> _Work order_
For every line below, restate it exactly and drop the images.

Source data:
————

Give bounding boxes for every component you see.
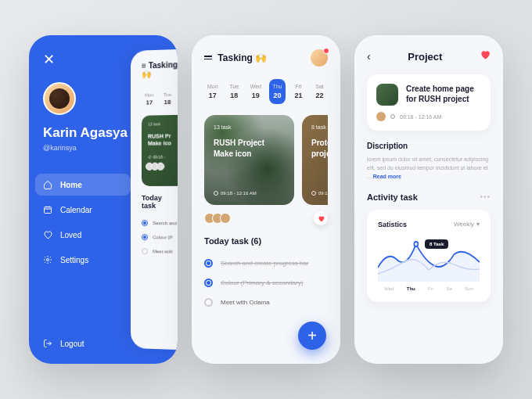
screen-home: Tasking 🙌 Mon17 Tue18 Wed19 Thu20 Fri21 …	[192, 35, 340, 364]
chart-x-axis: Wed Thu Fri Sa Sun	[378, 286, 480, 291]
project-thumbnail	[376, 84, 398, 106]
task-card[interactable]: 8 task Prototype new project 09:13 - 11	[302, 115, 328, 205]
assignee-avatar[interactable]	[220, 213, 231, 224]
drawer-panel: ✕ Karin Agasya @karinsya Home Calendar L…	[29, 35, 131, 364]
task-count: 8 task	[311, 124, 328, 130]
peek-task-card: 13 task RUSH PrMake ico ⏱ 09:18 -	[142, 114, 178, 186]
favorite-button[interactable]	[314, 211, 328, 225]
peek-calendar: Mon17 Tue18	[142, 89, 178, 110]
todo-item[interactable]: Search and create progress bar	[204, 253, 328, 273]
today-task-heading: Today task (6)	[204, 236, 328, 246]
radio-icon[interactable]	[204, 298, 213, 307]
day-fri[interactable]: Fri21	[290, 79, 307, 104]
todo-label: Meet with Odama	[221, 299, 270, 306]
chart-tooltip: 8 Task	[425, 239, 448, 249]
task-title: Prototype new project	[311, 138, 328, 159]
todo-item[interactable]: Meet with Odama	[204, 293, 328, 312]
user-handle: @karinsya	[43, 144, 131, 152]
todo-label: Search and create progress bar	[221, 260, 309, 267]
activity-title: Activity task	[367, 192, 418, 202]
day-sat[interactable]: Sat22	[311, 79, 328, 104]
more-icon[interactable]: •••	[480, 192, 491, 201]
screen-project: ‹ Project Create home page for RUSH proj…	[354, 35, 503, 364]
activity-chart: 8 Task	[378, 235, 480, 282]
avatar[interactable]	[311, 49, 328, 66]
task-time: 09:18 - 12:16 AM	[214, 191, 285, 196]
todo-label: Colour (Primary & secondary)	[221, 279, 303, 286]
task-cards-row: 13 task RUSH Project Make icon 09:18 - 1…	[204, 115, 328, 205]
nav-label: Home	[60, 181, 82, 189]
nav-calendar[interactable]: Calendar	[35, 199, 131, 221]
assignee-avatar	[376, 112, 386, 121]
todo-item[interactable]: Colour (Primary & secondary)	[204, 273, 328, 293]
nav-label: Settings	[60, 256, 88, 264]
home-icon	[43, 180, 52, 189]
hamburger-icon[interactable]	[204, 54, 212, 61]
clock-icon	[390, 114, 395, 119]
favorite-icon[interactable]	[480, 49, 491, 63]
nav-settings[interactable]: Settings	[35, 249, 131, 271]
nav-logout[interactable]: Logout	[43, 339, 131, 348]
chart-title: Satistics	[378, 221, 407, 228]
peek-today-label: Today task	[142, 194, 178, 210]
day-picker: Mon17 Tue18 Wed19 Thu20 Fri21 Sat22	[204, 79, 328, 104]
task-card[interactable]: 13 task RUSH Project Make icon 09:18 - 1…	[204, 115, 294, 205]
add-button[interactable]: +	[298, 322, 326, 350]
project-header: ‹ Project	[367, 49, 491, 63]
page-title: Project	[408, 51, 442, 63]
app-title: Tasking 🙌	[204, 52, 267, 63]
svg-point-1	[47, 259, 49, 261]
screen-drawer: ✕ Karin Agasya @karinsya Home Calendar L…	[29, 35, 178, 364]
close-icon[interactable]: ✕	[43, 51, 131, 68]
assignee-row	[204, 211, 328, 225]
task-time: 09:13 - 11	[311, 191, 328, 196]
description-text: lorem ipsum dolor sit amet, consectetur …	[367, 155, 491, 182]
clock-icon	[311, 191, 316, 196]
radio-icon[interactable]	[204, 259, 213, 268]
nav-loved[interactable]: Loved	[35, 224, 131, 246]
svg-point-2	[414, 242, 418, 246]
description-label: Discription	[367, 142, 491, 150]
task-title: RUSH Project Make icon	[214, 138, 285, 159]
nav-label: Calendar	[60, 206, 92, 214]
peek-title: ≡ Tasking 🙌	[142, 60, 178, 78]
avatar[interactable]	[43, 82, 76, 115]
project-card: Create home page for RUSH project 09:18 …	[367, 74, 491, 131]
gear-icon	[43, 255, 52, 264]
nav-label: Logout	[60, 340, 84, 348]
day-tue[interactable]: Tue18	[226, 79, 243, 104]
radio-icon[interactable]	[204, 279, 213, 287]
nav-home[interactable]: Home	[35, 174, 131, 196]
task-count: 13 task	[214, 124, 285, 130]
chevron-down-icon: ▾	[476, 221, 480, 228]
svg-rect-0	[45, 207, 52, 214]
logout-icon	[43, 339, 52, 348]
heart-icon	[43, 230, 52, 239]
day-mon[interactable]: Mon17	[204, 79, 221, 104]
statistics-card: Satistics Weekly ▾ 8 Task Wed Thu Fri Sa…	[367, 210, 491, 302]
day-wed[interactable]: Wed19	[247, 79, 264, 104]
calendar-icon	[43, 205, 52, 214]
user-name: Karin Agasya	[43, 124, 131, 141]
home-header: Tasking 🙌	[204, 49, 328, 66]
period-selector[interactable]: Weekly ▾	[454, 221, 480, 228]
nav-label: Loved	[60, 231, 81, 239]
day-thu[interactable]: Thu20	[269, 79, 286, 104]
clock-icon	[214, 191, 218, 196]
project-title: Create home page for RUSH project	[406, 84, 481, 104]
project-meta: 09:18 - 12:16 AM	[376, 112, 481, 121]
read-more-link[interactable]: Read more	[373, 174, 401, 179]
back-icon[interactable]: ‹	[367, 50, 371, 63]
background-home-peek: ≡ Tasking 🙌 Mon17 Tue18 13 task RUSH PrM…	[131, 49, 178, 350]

————

> _Completed task_
Give bounding boxes for every component you see.
screen-home: Tasking 🙌 Mon17 Tue18 Wed19 Thu20 Fri21 …	[192, 35, 340, 364]
chart-x-axis: Wed Thu Fri Sa Sun	[378, 286, 480, 291]
project-thumbnail	[376, 84, 398, 106]
task-card[interactable]: 8 task Prototype new project 09:13 - 11	[302, 115, 328, 205]
assignee-avatar[interactable]	[220, 213, 231, 224]
drawer-panel: ✕ Karin Agasya @karinsya Home Calendar L…	[29, 35, 131, 364]
task-count: 8 task	[311, 124, 328, 130]
peek-task-card: 13 task RUSH PrMake ico ⏱ 09:18 -	[142, 114, 178, 186]
favorite-button[interactable]	[314, 211, 328, 225]
peek-calendar: Mon17 Tue18	[142, 89, 178, 110]
todo-item[interactable]: Search and create progress bar	[204, 253, 328, 273]
today-task-heading: Today task (6)	[204, 236, 328, 246]
radio-icon[interactable]	[204, 298, 213, 307]
day-fri[interactable]: Fri21	[290, 79, 307, 104]
todo-label: Meet with Odama	[221, 299, 270, 306]
chart-tooltip: 8 Task	[425, 239, 448, 249]
task-title: Prototype new project	[311, 138, 328, 159]
todo-item[interactable]: Meet with Odama	[204, 293, 328, 312]
user-handle: @karinsya	[43, 144, 131, 152]
todo-label: Search and create progress bar	[221, 260, 309, 267]
activity-title: Activity task	[367, 192, 418, 202]
day-sat[interactable]: Sat22	[311, 79, 328, 104]
more-icon[interactable]: •••	[480, 192, 491, 201]
screen-project: ‹ Project Create home page for RUSH proj…	[354, 35, 503, 364]
activity-chart: 8 Task	[378, 235, 480, 282]
avatar[interactable]	[311, 49, 328, 66]
task-time: 09:18 - 12:16 AM	[214, 191, 285, 196]
todo-label: Colour (Primary & secondary)	[221, 279, 303, 286]
task-cards-row: 13 task RUSH Project Make icon 09:18 - 1…	[204, 115, 328, 205]
nav-label: Home	[60, 181, 82, 189]
nav-calendar[interactable]: Calendar	[35, 199, 131, 221]
assignee-avatar	[376, 112, 386, 121]
todo-item[interactable]: Colour (Primary & secondary)	[204, 273, 328, 293]
nav-label: Settings	[60, 256, 88, 264]
home-icon	[43, 180, 52, 189]
hamburger-icon[interactable]	[204, 54, 212, 61]
clock-icon	[390, 114, 395, 119]
favorite-icon[interactable]	[480, 49, 491, 63]
nav-settings[interactable]: Settings	[35, 249, 131, 271]
nav-logout[interactable]: Logout	[43, 339, 131, 348]
chart-title: Satistics	[378, 221, 407, 228]
peek-today-label: Today task	[142, 194, 178, 210]
day-picker: Mon17 Tue18 Wed19 Thu20 Fri21 Sat22	[204, 79, 328, 104]
task-card[interactable]: 13 task RUSH Project Make icon 09:18 - 1…	[204, 115, 294, 205]
add-button[interactable]: +	[298, 322, 326, 350]
project-header: ‹ Project	[367, 49, 491, 63]
page-title: Project	[408, 51, 442, 63]
app-title: Tasking 🙌	[204, 52, 267, 63]
svg-point-1	[47, 259, 49, 261]
screen-drawer: ✕ Karin Agasya @karinsya Home Calendar L…	[29, 35, 178, 364]
close-icon[interactable]: ✕	[43, 51, 131, 68]
assignee-row	[204, 211, 328, 225]
task-time: 09:13 - 11	[311, 191, 328, 196]
description-text: lorem ipsum dolor sit amet, consectetur …	[367, 155, 491, 182]
clock-icon	[311, 191, 316, 196]
radio-icon[interactable]	[204, 259, 213, 268]
nav-loved[interactable]: Loved	[35, 224, 131, 246]
svg-point-2	[414, 242, 418, 246]
description-label: Discription	[367, 142, 491, 150]
task-title: RUSH Project Make icon	[214, 138, 285, 159]
nav-label: Calendar	[60, 206, 92, 214]
peek-title: ≡ Tasking 🙌	[142, 60, 178, 78]
avatar[interactable]	[43, 82, 76, 115]
project-card: Create home page for RUSH project 09:18 …	[367, 74, 491, 131]
gear-icon	[43, 255, 52, 264]
nav-label: Logout	[60, 340, 84, 348]
day-tue[interactable]: Tue18	[226, 79, 243, 104]
radio-icon[interactable]	[204, 279, 213, 287]
nav-home[interactable]: Home	[35, 174, 131, 196]
task-count: 13 task	[214, 124, 285, 130]
chevron-down-icon: ▾	[476, 221, 480, 228]
svg-rect-0	[45, 207, 52, 214]
logout-icon	[43, 339, 52, 348]
heart-icon	[43, 230, 52, 239]
day-mon[interactable]: Mon17	[204, 79, 221, 104]
statistics-card: Satistics Weekly ▾ 8 Task Wed Thu Fri Sa…	[367, 210, 491, 302]
day-wed[interactable]: Wed19	[247, 79, 264, 104]
calendar-icon	[43, 205, 52, 214]
user-name: Karin Agasya	[43, 124, 131, 141]
home-header: Tasking 🙌	[204, 49, 328, 66]
period-selector[interactable]: Weekly ▾	[454, 221, 480, 228]
nav-label: Loved	[60, 231, 81, 239]
day-thu[interactable]: Thu20	[269, 79, 286, 104]
clock-icon	[214, 191, 218, 196]
project-title: Create home page for RUSH project	[406, 84, 481, 104]
project-meta: 09:18 - 12:16 AM	[376, 112, 481, 121]
read-more-link[interactable]: Read more	[373, 174, 401, 179]
back-icon[interactable]: ‹	[367, 50, 371, 63]
background-home-peek: ≡ Tasking 🙌 Mon17 Tue18 13 task RUSH PrM…	[131, 49, 178, 350]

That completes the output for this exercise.